Define splits for cross-fitting

This takes a dataset, a column with a unique identifier and an arbitrary number of covariates on which to stratify the splits. It returns the original dataset with an additional column .split_id corresponding to an identifier for the split.

make_splits(data, identifier, ..., .num_splits)

Arguments

data: dataframe
identifier: Unquoted name of unique identifier column
...: variables on which to stratify (requires that quickblock be installed.)
.num_splits: number of splits to create.

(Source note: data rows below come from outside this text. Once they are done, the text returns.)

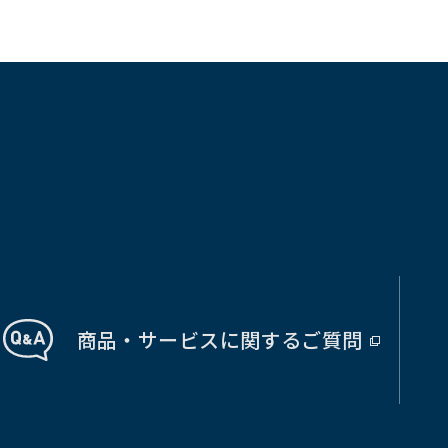
で
で
開
開
く）
く）
商品・サービス
に関する
ご質問
（別
ウ
ィ
ン
ド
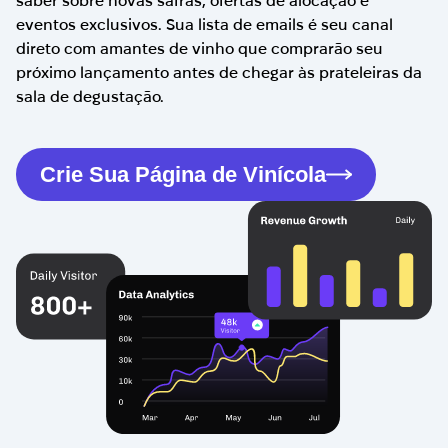
eventos exclusivos. Sua lista de emails é seu canal
direto com amantes de vinho que comprarão seu
próximo lançamento antes de chegar às prateleiras da
sala de degustação.
Crie Sua Página de Vinícola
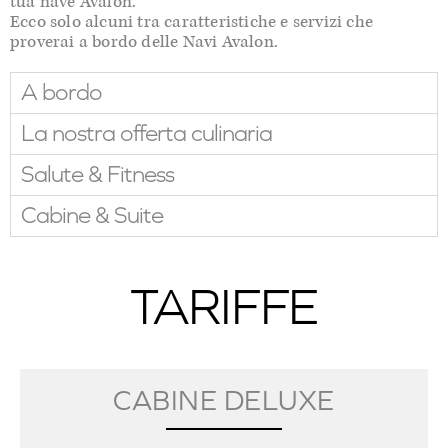
tua nave Avalon.
Ecco solo alcuni tra caratteristiche e servizi che
proverai a bordo delle Navi Avalon.
A bordo
La nostra offerta culinaria
Salute & Fitness
Cabine & Suite
TARIFFE
CABINE DELUXE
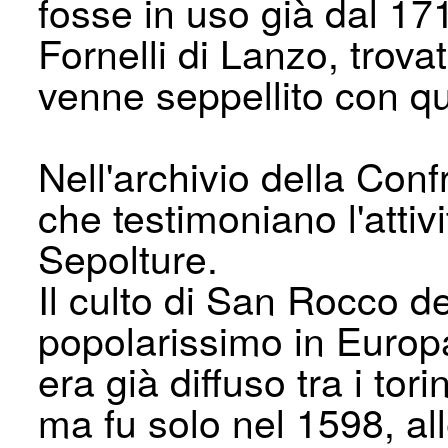
fosse in uso già dal 17
Fornelli di Lanzo, trovat
venne seppellito con qu
Nell'archivio della Conf
che testimoniano l'attiv
Sepolture.
Il culto di San Rocco de
popolarissimo in Europa
era già diffuso tra i tori
ma fu solo nel 1598, al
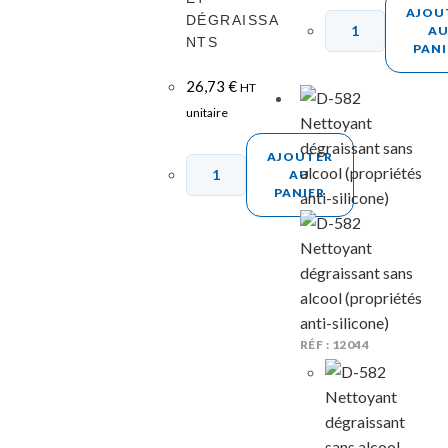
AJOU
DÉGRAISSA
A
NTS
PANI
26,73
€
HT
unitaire
AJOUTER
AU
PANIER
RÉF : 12044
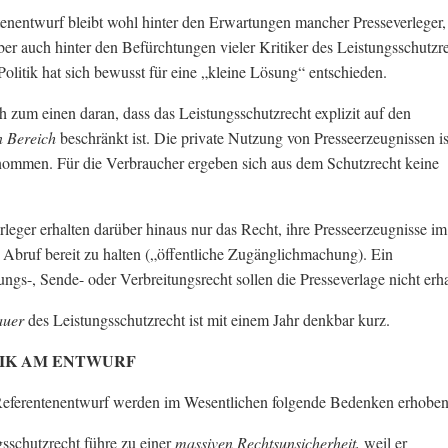
enentwurf bleibt wohl hinter den Erwartungen mancher Presseverleger,
er auch hinter den Befürchtungen vieler Kritiker des Leistungsschutzr
Politik hat sich bewusst für eine „kleine Lösung“ entschieden.
ch zum einen daran, dass das Leistungsschutzrecht explizit auf den
n Bereich
beschränkt ist. Die private Nutzung von Presseerzeugnissen is
nommen. Für die Verbraucher ergeben sich aus dem Schutzrecht keine
.
rleger erhalten darüber hinaus nur das Recht, ihre Presseerzeugnisse im
Abruf bereit zu halten („öffentliche Zugänglichmachung). Ein
ungs-, Sende- oder Verbreitungsrecht sollen die Presseverlage nicht erha
auer
des Leistungsschutzrecht ist mit einem Jahr denkbar kurz.
TIK AM ENTWURF
eferentenentwurf werden im Wesentlichen folgende Bedenken erhoben
sschutzrecht führe zu einer
massiven Rechtsunsicherheit,
weil er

If VIMP is requested in QoI_cfg, this must be an even number.

Value

original dataframe with additional .split_id column

Details

To see an example analysis, read vignette("experimental_analysis") in the context of an experiment, vignette("experimental_analysis") for an observational study, or vignette("methodological_details") for a deeper dive under the hood.

Examples

library("dplyr")
if(require("palmerpenguins")) {
data(package = 'palmerpenguins')
penguins$unitid = seq_len(nrow(penguins))
penguins$propensity = rep(0.5, nrow(penguins))
penguins$treatment = rbinom(nrow(penguins), 1, penguins$propensity)
cfg <- basic_config() %>%
add_known_propensity_score("propensity") %>%
add_outcome_model("SL.glm.interaction") %>%
remove_vimp()
attach_config(penguins, cfg) %>%
make_splits(unitid, .num_splits = 4) %>%
produce_plugin_estimates(outcome = body_mass_g, treatment = treatment, species, sex) %>%
construct_pseudo_outcomes(body_mass_g, treatment) %>%
estimate_QoI(species, sex)
}
#> Dropped 11 of 344 rows (3.2%) through listwise deletion.
#> 

#> estimating nuisance models [-----------------------------------] splits: 0 / 4
#> 

#> estimating nuisance models [========>--------------------------] splits: 1 / 4
#> 

#> estimating nuisance models [=================>-----------------] splits: 2 / 4
#> 

#> estimating nuisance models [=========================>---------] splits: 3 / 4
#> 

#> estimating nuisance models [===================================] splits: 4 / 4
#> 
                                                                              
#> 

#> Dropped 11 of 344 rows (3.2%) through listwise deletion.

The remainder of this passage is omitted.